-- Given records follows --

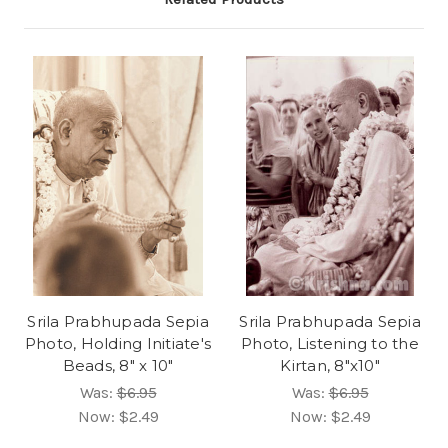
Srila Prabhupada Sepia
Srila Prabhupada Sepia
Photo, Holding Initiate's
Photo, Listening to the
Beads, 8" x 10"
Kirtan, 8"x10"
Was:
$6.95
Was:
$6.95
Now:
$2.49
Now:
$2.49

-- Given records concluded --

◆ Exercise goal ◆
Copy out the records exactly; the pictures stay behind.

◆ Output for this task ◆
Srila Prabhupada Sepia
Srila Prabhupada Sepia
Photo, Holding Initiate's
Photo, Listening to the
Beads, 8" x 10"
Kirtan, 8"x10"
Was:
$6.95
Was:
$6.95
Now:
$2.49
Now:
$2.49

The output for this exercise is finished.